Wednesday, November 5, 2008

"I like my coffee black....

..like our next president," said the man I was serving coffee to a few weeks ago. The man and I laughed until he noted that maybe he should quiet down because not everyone was laughing at his comment.

You can't avoid it though. Coffee and politics go together like trees and soil. I'm not sure which nourishes which, but I know they help each other out a lot. When I trudged across the parking lot with my partner at 4:15 a.m.'s chilled darkness, the one thing I could see before we walked in the door was the huge headline that simply read "OBAMA." The last time I'd seen a headline that big it read IRAQ. Whether welcomed or not, this was morning's headline broke the patterns of history. As NPR touted on their program the day before, Obama's parents couldn't even have legally been married in most states at their time of marriage because of their skin colors.

I realized as I served coffee starting at 5 a.m. this morning that I might be the first person people had a chance to rebound their reaction to the elections with.

"It is what it is," said a spiky gray haired man as I sold our last paper to him just shortly after 6a.m. "I just hope he makes true everything that he said he would in his speech last night," finished the man.
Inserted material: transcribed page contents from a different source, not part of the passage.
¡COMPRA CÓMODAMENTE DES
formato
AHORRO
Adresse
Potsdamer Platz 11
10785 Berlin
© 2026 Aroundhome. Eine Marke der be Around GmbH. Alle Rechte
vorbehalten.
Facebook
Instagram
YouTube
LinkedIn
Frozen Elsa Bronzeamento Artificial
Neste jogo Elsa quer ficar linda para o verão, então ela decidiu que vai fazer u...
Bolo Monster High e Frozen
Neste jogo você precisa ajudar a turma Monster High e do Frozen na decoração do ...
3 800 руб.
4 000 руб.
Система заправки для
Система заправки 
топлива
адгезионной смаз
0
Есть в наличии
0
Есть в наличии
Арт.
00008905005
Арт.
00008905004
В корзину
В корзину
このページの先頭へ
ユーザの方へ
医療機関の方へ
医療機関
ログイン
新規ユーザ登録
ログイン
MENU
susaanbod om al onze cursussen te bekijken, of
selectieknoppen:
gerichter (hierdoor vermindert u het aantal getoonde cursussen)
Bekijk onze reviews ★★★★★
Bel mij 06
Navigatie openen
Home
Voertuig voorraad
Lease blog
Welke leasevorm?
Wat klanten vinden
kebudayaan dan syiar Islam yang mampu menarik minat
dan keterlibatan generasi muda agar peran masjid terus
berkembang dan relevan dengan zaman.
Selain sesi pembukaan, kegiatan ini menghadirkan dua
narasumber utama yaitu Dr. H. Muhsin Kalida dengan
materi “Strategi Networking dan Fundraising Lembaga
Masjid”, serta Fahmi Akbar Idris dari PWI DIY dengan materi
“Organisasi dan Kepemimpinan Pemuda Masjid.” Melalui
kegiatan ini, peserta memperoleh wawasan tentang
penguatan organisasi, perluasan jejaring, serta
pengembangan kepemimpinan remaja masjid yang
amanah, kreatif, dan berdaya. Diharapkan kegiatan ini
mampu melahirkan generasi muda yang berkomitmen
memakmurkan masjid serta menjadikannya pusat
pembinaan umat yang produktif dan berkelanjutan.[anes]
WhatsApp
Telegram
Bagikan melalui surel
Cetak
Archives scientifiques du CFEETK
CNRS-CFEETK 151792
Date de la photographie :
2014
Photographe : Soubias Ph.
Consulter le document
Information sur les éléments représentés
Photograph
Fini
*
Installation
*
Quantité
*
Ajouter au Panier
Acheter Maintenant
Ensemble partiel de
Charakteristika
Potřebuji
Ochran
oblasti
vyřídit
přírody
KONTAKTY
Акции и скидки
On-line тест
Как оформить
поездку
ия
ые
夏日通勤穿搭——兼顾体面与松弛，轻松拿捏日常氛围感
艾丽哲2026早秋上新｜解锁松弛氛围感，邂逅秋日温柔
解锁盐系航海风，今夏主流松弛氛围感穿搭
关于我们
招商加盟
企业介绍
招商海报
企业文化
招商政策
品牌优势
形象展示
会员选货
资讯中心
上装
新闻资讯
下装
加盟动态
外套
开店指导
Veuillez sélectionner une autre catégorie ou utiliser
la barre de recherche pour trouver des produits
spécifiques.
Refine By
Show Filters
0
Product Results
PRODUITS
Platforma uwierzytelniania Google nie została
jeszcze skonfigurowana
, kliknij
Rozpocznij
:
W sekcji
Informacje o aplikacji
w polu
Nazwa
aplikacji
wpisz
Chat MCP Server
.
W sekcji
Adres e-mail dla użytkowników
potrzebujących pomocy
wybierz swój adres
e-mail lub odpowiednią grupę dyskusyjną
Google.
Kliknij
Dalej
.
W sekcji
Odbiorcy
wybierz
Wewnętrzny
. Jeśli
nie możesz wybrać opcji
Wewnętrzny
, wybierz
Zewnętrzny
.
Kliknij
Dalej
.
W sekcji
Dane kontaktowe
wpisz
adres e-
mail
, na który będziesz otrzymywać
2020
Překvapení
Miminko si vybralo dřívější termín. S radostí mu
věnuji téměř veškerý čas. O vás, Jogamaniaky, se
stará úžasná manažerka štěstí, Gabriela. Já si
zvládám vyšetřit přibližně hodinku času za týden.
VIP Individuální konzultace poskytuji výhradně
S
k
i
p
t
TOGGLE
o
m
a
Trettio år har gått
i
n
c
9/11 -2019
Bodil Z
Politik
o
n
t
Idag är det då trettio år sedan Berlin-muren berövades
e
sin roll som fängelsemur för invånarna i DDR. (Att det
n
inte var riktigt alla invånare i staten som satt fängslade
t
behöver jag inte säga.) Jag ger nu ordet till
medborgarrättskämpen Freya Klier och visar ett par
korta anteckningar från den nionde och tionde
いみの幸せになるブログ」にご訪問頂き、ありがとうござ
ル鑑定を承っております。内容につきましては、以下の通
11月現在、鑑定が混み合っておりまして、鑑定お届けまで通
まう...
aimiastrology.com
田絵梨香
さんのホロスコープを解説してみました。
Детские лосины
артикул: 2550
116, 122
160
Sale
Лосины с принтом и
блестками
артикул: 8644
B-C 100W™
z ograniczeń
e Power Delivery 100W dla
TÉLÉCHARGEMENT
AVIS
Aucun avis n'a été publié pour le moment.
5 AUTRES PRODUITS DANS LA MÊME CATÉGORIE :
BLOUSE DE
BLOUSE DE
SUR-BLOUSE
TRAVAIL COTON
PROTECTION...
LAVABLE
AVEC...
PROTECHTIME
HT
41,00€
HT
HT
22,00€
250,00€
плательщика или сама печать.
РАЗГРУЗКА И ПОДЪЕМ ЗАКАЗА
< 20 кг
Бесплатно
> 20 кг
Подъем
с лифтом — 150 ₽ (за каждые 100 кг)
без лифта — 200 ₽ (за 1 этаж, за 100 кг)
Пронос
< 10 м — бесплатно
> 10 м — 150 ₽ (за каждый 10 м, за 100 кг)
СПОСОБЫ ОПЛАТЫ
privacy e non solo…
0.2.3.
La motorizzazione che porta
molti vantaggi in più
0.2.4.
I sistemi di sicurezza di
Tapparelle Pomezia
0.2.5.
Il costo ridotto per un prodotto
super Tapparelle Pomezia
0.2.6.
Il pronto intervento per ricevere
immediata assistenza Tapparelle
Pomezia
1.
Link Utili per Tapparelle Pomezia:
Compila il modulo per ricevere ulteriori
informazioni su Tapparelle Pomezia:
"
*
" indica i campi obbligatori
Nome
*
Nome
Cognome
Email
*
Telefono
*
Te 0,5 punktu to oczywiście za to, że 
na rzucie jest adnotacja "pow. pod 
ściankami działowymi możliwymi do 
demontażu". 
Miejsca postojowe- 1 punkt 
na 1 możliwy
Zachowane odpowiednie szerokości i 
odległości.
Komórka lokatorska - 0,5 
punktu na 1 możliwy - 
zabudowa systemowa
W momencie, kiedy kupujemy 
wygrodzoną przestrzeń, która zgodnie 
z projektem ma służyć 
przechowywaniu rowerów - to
An hour later as my german co-worker joined us at the register beside me, she cheered, raising her hand fisted around a black Sharpy before marking the cup of a woman flaunting an Obama t-shirt.

"We are so glad in Europe," said my german partner. "The change is very good for the US."

Obama's mantra of change was primarily about policy. Now that change is imminent, we're touting it most as a change in the color of our president's skin. Will the fact that a black man is holding the most highly respected position in our country change the hearts and minds of those who have yet to be unmoved by historical policy's racial progress?

My hope is that 50 years from now the front pages of newspapers that sold out by 6 o'clock this morning are still framed and preserved as the day when my country marked a change toward the better in both hearts and policy.

1 comment:

joe-c said...

You are sneaky, but I figured you out :-) Welcome to the world of blogging! Love you!